Section 13.7 : Directional Derivatives
To this point we’ve only looked at the two partial derivatives \({f_x}\left( {x,y} \right)\) and \({f_y}\left( {x,y} \right)\). Recall that these derivatives represent the rate of change of \(f\) as we vary \(x\) (holding \(y\) fixed) and as we vary \(y\) (holding \(x\) fixed) respectively. We now need to discuss how to find the rate of change of \(f\) if we allow both \(x\) and \(y\) to change simultaneously. The problem here is that there are many ways to allow both \(x\) and \(y\) to change. For instance, one could be changing faster than the other and then there is also the issue of whether or not each is increasing or decreasing. So, before we get into finding the rate of change we need to get a couple of preliminary ideas taken care of first. The main idea that we need to look at is just how are we going to define the changing of \(x\) and/or \(y\).
Let’s start off by supposing that we wanted the rate of change of \(f\) at a particular point, say \(\left( {{x_0},{y_0}} \right)\). Let’s also suppose that both \(x\) and \(y\) are increasing and that, in this case, \(x\) is increasing twice as fast as \(y\) is increasing. So, as \(y\) increases one unit of measure \(x\) will increase two units of measure.

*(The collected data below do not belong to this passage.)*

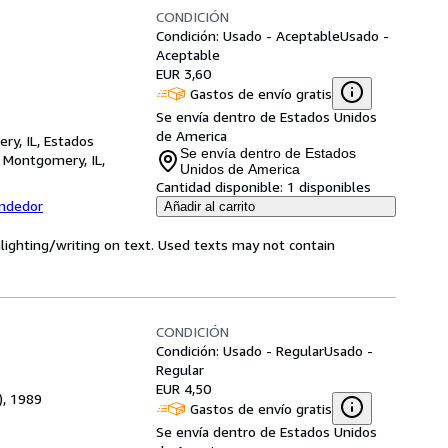
CONDICIÓN
Condición: Usado - Aceptable
Usado -
Aceptable
EUR 3,60
Gastos de envío gratis
Se envía dentro de Estados Unidos
de America
ry, IL, Estados
Se envía dentro de Estados
,
Montgomery, IL,
Unidos de America
Cantidad disponible:
1 disponibles
endedor
Añadir al carrito
hlighting/writing on text. Used texts may not contain
CONDICIÓN
Condición: Usado - Regular
Usado -
Regular
EUR 4,50
), 1989
Gastos de envío gratis
Se envía dentro de Estados Unidos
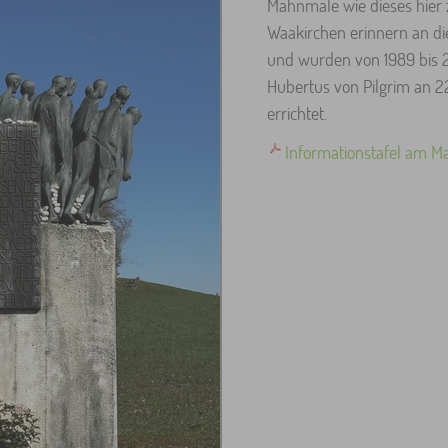
Mahnmale wie dieses hier
Waakirchen erinnern an di
und wurden von 1989 bis 
Hubertus von Pilgrim an 2
errichtet.
Informationstafel am 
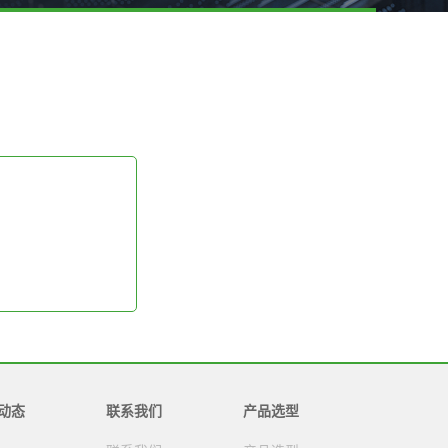
动态
联系我们
产品选型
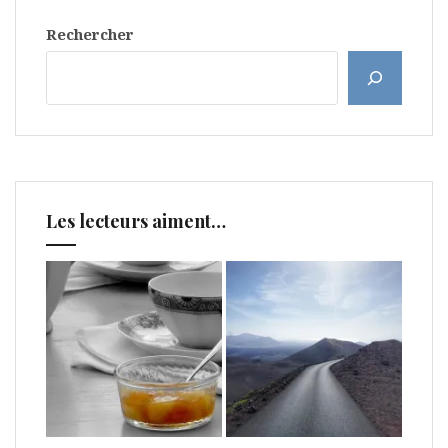
Rechercher
Les lecteurs aiment…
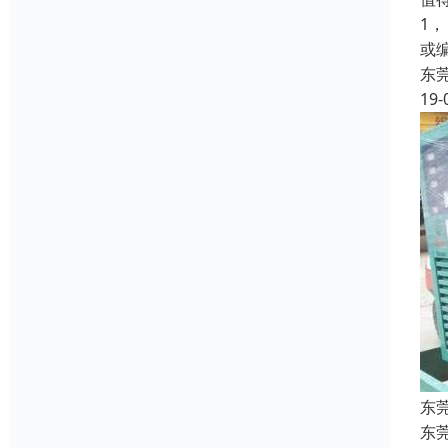
1
或
东
19-
东
东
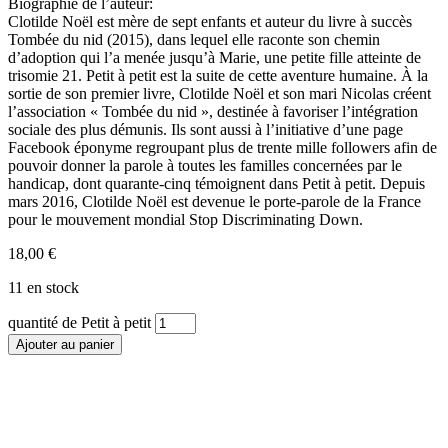
Biographie de l’auteur:
Clotilde Noël est mère de sept enfants et auteur du livre à succès
Tombée du nid (2015), dans lequel elle raconte son chemin
d’adoption qui l’a menée jusqu’à Marie, une petite fille atteinte de
trisomie 21. Petit à petit est la suite de cette aventure humaine. À la
sortie de son premier livre, Clotilde Noël et son mari Nicolas créent
l’association « Tombée du nid », destinée à favoriser l’intégration
sociale des plus démunis. Ils sont aussi à l’initiative d’une page
Facebook éponyme regroupant plus de trente mille followers afin de
pouvoir donner la parole à toutes les familles concernées par le
handicap, dont quarante-cinq témoignent dans Petit à petit. Depuis
mars 2016, Clotilde Noël est devenue le porte-parole de la France
pour le mouvement mondial Stop Discriminating Down.
18,00
€
11 en stock
quantité de Petit à petit
Ajouter au panier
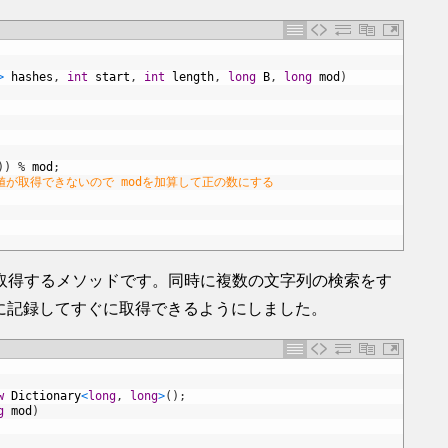
>
hashes
,
int
start
,
int
length
,
long
B
,
long
mod
)
)
)
%
mod
;
い値が取得できないので modを加算して正の数にする
取得するメソッドです。同時に複数の文字列の検索をす
書に記録してすぐに取得できるようにしました。
w
Dictionary
<
long
,
long
>
(
)
;
g
mod
)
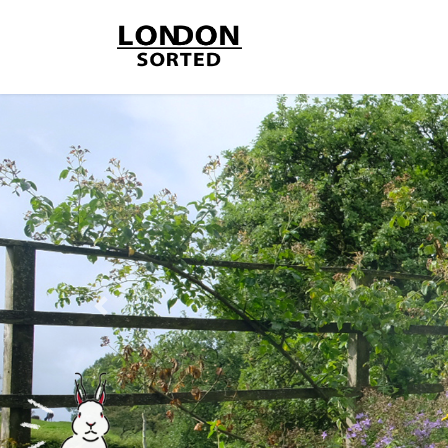
コ
ナ
ン
ビ
テ
ゲ
ン
ー
ツ
シ
へ
ョ
ス
ン
キ
に
ッ
移
プ
動
Previous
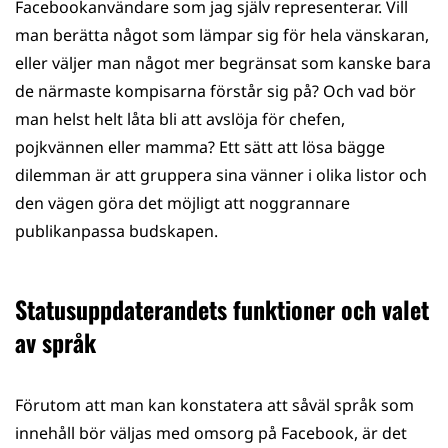
Facebookanvändare som jag själv representerar. Vill
man berätta något som lämpar sig för hela vänskaran,
eller väljer man något mer begränsat som kanske bara
de närmaste kompisarna förstår sig på? Och vad bör
man helst helt låta bli att avslöja för chefen,
pojkvännen eller mamma? Ett sätt att lösa bägge
dilemman är att gruppera sina vänner i olika listor och
den vägen göra det möjligt att noggrannare
publikanpassa budskapen.
Statusuppdaterandets funktioner och valet
av språk
Förutom att man kan konstatera att såväl språk som
innehåll bör väljas med omsorg på Facebook, är det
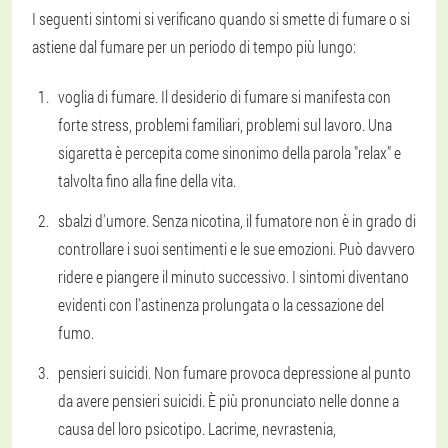
I seguenti sintomi si verificano quando si smette di fumare o si
astiene dal fumare per un periodo di tempo più lungo:
voglia di fumare. Il desiderio di fumare si manifesta con
forte stress, problemi familiari, problemi sul lavoro. Una
sigaretta è percepita come sinonimo della parola "relax" e
talvolta fino alla fine della vita.
sbalzi d'umore. Senza nicotina, il fumatore non è in grado di
controllare i suoi sentimenti e le sue emozioni. Può davvero
ridere e piangere il minuto successivo. I sintomi diventano
evidenti con l'astinenza prolungata o la cessazione del
fumo.
pensieri suicidi. Non fumare provoca depressione al punto
da avere pensieri suicidi. È più pronunciato nelle donne a
causa del loro psicotipo. Lacrime, nevrastenia,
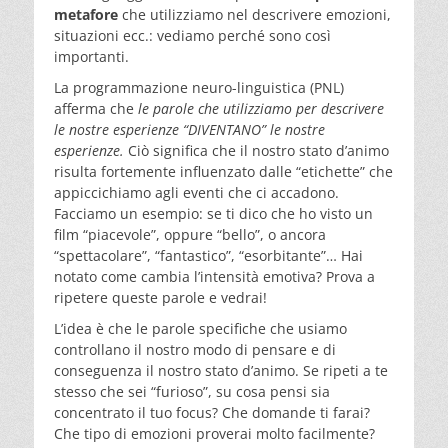
metafore
che utilizziamo nel descrivere emozioni,
situazioni ecc.: vediamo perché sono così
importanti.
La programmazione neuro-linguistica (PNL)
afferma che
le parole che utilizziamo per descrivere
le nostre esperienze “DIVENTANO” le nostre
esperienze.
Ciò significa che il nostro stato d’animo
risulta fortemente influenzato dalle “etichette” che
appiccichiamo agli eventi che ci accadono.
Facciamo un esempio: se ti dico che ho visto un
film “piacevole”, oppure “bello”, o ancora
“spettacolare”, “fantastico”, “esorbitante”… Hai
notato come cambia l’intensità emotiva? Prova a
ripetere queste parole e vedrai!
L’idea è che le parole specifiche che usiamo
controllano il nostro modo di pensare e di
conseguenza il nostro stato d’animo. Se ripeti a te
stesso che sei “furioso”, su cosa pensi sia
concentrato il tuo focus? Che domande ti farai?
Che tipo di emozioni proverai molto facilmente?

To help us see how we’re going to define this change let’s suppose that a particle is sitting at \(\left( {{x_0},{y_0}} \right)\) and the particle will move in the direction given by the changing \(x\) and \(y\). Therefore, the particle will move off in a direction of increasing \(x\) and \(y\) and the \(x\) coordinate of the point will increase twice as fast as the \(y\) coordinate. Now that we’re thinking of this changing \(x\) and \(y\) as a direction of movement we can get a way of defining the change. We know from Calculus II that vectors can be used to define a direction and so the particle, at this point, can be said to be moving in the direction,
\[\vec v = \left\langle {2,1} \right\rangle \]Since this vector can be used to define how a particle at a point is changing we can also use it to describe how \(x\) and/or \(y\) is changing at a point. For our example we will say that we want the rate of change of \(f\) in the direction of \(\vec v = \left\langle {2,1} \right\rangle \). In this way we will know that \(x\) is increasing twice as fast as \(y\) is. There is still a small problem with this however. There are many vectors that point in the same direction. For instance, all of the following vectors point in the same direction as \(\vec v = \left\langle {2,1} \right\rangle \).
\[\vec v = \left\langle {\frac{1}{5},\frac{1}{{10}}} \right\rangle \,\hspace{0.25in}\,\,\,\vec v = \left\langle {6,3} \right\rangle \hspace{0.25in}\vec v = \left\langle {\frac{2}{{\sqrt 5 }},\frac{1}{{\sqrt 5 }}} \right\rangle \]We need a way to consistently find the rate of change of a function in a given direction. We will do this by insisting that the vector that defines the direction of change be a unit vector. Recall that a unit vector is a vector with length, or magnitude, of 1. This means that for the example that we started off thinking about we would want to use
\[\vec v = \left\langle {\frac{2}{{\sqrt 5 }},\frac{1}{{\sqrt 5 }}} \right\rangle \]since this is the unit vector that points in the direction of change.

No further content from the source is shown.